Thanks Shaul, you're right, sorry for the inaccuracy -- that's like my greatest fear 😱. I'll look into fixing it.
Anyway, it's a great course man :-) I wanted for a long time to get to know bash, and its a clear and simple way to start for me.
Thanks Shaul! ❤️
Thanks for the great course! One thing I found a bit confusing is the cp -R src/* lib/
part. Looks like we don't need the -R
flag to copy every file from src
to lib
, and if we do something like cp -R src lib
then we also copied all the files from src
to lib
, so I think it may be clearer if you provided both two sample commands here.

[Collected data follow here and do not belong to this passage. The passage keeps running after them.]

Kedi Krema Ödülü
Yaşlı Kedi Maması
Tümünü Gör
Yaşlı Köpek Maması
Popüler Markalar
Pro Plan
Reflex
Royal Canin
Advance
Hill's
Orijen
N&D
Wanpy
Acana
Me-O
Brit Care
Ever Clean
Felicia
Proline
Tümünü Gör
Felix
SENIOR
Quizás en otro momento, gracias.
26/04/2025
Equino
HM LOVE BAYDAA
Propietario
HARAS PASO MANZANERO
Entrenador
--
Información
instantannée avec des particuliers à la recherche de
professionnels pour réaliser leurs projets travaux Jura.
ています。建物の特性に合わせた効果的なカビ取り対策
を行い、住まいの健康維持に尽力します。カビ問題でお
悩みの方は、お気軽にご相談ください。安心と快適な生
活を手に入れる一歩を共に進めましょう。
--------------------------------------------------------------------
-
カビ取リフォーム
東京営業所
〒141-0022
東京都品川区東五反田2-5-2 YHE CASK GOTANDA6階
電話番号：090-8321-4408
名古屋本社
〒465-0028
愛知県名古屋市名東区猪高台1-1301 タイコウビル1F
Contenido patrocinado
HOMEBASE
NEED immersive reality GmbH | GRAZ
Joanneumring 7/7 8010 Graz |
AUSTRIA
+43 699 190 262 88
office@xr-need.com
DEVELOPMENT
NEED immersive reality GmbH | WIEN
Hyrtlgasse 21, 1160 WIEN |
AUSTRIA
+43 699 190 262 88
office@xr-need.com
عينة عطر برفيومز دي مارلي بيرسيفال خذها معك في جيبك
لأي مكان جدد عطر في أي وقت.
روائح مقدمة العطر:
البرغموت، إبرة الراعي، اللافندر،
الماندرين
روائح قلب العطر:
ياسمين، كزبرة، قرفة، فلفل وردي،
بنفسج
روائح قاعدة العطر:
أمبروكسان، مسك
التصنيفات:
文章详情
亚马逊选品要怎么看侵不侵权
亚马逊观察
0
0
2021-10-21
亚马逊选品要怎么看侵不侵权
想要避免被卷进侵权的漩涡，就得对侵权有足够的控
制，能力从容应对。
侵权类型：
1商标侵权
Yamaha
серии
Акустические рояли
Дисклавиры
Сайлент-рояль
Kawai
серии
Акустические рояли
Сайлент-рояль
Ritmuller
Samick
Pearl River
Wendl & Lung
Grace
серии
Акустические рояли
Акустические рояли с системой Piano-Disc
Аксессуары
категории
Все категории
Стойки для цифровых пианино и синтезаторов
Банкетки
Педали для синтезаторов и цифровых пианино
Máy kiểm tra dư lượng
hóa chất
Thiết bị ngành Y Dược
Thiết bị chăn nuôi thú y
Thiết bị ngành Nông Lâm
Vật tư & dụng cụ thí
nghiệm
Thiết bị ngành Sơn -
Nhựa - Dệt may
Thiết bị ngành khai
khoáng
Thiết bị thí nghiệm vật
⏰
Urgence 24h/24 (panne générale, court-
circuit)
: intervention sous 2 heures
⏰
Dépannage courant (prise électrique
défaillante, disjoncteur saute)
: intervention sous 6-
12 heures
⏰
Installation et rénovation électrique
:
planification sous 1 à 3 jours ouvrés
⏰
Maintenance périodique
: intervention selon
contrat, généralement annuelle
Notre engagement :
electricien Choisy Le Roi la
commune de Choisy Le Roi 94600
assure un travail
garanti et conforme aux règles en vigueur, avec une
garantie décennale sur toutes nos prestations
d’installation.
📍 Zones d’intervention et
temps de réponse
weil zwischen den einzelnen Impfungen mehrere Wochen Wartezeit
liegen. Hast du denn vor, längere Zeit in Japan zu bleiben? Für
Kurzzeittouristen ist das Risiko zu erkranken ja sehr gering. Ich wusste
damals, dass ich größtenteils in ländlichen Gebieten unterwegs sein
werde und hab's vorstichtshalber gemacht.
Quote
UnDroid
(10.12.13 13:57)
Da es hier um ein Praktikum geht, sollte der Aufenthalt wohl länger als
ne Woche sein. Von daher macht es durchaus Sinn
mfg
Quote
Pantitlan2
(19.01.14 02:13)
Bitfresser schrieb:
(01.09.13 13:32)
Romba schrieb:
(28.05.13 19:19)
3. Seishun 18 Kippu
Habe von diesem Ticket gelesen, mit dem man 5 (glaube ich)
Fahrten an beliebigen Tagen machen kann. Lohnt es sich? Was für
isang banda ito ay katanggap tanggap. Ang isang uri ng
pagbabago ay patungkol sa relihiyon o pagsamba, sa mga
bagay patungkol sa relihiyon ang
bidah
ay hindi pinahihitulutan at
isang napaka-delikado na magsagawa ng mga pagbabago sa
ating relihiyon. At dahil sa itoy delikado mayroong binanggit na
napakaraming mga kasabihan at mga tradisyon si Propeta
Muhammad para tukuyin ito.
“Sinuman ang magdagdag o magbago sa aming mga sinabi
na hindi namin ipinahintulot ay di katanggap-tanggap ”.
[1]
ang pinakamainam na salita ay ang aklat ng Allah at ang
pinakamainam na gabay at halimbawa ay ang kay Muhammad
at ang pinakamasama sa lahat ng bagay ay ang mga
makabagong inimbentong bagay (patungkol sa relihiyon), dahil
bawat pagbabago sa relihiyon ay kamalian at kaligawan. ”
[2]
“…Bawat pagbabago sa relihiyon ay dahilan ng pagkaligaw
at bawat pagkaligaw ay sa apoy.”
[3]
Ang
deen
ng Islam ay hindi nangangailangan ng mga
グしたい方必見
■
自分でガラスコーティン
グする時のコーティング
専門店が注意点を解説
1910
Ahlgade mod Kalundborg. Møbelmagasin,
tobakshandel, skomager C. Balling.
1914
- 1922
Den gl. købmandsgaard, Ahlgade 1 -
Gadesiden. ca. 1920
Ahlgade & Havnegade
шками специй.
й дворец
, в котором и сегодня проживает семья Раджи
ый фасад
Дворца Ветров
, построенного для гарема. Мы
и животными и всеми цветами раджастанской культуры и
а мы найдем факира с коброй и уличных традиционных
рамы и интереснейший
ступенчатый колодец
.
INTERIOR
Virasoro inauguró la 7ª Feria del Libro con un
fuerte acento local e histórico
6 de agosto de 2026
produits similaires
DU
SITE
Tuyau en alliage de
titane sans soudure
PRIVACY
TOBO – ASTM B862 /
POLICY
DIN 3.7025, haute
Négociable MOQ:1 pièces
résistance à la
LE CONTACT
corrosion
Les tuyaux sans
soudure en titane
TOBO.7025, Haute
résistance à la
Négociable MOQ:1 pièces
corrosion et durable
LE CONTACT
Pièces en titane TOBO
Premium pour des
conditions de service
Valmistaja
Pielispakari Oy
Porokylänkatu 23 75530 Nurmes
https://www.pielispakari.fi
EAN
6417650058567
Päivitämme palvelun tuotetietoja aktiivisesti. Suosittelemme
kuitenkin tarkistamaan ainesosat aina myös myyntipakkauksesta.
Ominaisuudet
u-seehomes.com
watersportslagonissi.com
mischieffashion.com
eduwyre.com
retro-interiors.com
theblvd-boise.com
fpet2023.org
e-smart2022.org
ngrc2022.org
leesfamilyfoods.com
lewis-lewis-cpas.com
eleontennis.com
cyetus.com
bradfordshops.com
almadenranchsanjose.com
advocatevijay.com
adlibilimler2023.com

I'm not sure what's the default behaviour on MacOS for the mv / cp wildcards, but on the Ubuntu (I believe Linux systems in general) and Git bash on Windows (that comes with mv and cp tools) dot files (.editorconfig, .stylelint, etc.) will not be copied with
cp lib/* src
command as well as they won't be moved with the same mv command, at least by default.You can enable dot files to be matched against wildcard
*
with the following command:shopt -s dotglob
- it will turn the dotglob option allowing * to grab the dot files and the regular files at the same time.